- Entries provided -
········
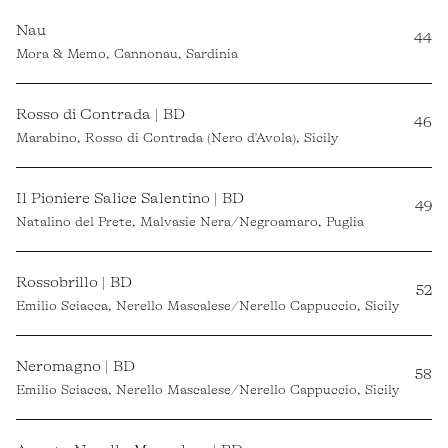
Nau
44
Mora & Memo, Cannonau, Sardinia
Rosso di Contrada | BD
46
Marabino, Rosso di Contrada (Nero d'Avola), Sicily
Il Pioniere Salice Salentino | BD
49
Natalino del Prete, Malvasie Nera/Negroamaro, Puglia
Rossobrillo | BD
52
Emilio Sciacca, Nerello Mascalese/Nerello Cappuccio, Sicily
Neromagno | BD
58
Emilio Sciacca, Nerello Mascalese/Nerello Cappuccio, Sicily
········
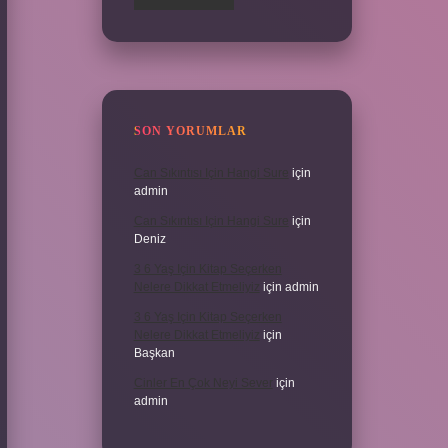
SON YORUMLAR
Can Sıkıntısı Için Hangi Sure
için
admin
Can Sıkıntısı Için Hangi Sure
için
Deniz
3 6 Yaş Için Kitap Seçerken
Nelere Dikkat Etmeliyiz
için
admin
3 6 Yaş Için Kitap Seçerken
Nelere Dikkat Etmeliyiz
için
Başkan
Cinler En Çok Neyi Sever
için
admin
········
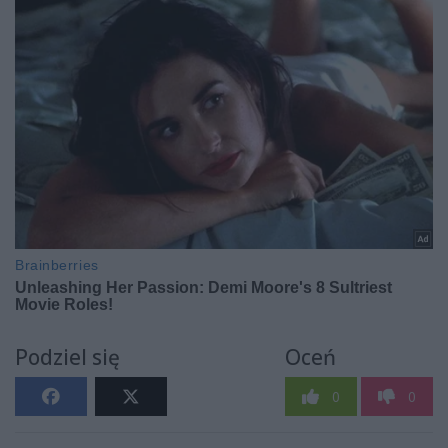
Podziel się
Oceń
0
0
········
- About this task -
In the entries above, identify every line with the string "Contrada".

- Task response -
Rosso di Contrada | BD
Marabino, Rosso di Contrada (Nero d'Avola), Sicily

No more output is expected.